PROBLEM STATEMENT: Down to the last line, write out the entries below exactly and omit all pictures.
-------- EXTRACTED RECORDS --------
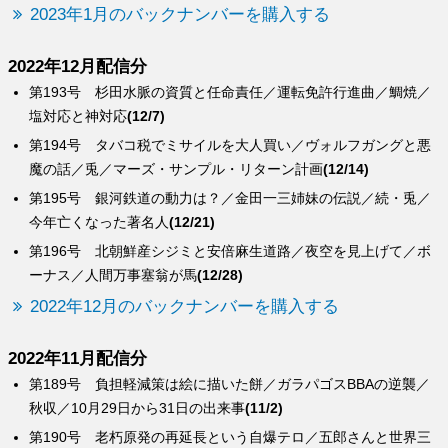
2023年1月のバックナンバーを購入する
2022年12月配信分
第193号 杉田水脈の資質と任命責任／運転免許行進曲／鯛焼／
塩対応と神対応
(12/7)
第194号 タバコ税でミサイルを大人買い／ヴォルフガングと悪
魔の話／兎／マーズ・サンプル・リターン計画
(12/14)
第195号 銀河鉄道の動力は？／金田一三姉妹の伝説／続・兎／
今年亡くなった著名人
(12/21)
第196号 北朝鮮産シジミと安倍麻生道路／夜空を見上げて／ボ
ーナス／人間万事塞翁が馬
(12/28)
2022年12月のバックナンバーを購入する
2022年11月配信分
第189号 負担軽減策は絵に描いた餅／ガラパゴスBBAの逆襲／
秋収／10月29日から31日の出来事
(11/2)
第190号 老朽原発の再延長という自爆テロ／五郎さんと世界三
--------
RESULT:
2023年1月のバックナンバーを購入する
2022年12月配信分
第193号 杉田水脈の資質と任命責任／運転免許行進曲／鯛焼／
塩対応と神対応
(12/7)
第194号 タバコ税でミサイルを大人買い／ヴォルフガングと悪
魔の話／兎／マーズ・サンプル・リターン計画
(12/14)
第195号 銀河鉄道の動力は？／金田一三姉妹の伝説／続・兎／
今年亡くなった著名人
(12/21)
第196号 北朝鮮産シジミと安倍麻生道路／夜空を見上げて／ボ
ーナス／人間万事塞翁が馬
(12/28)
2022年12月のバックナンバーを購入する
2022年11月配信分
第189号 負担軽減策は絵に描いた餅／ガラパゴスBBAの逆襲／
秋収／10月29日から31日の出来事
(11/2)
第190号 老朽原発の再延長という自爆テロ／五郎さんと世界三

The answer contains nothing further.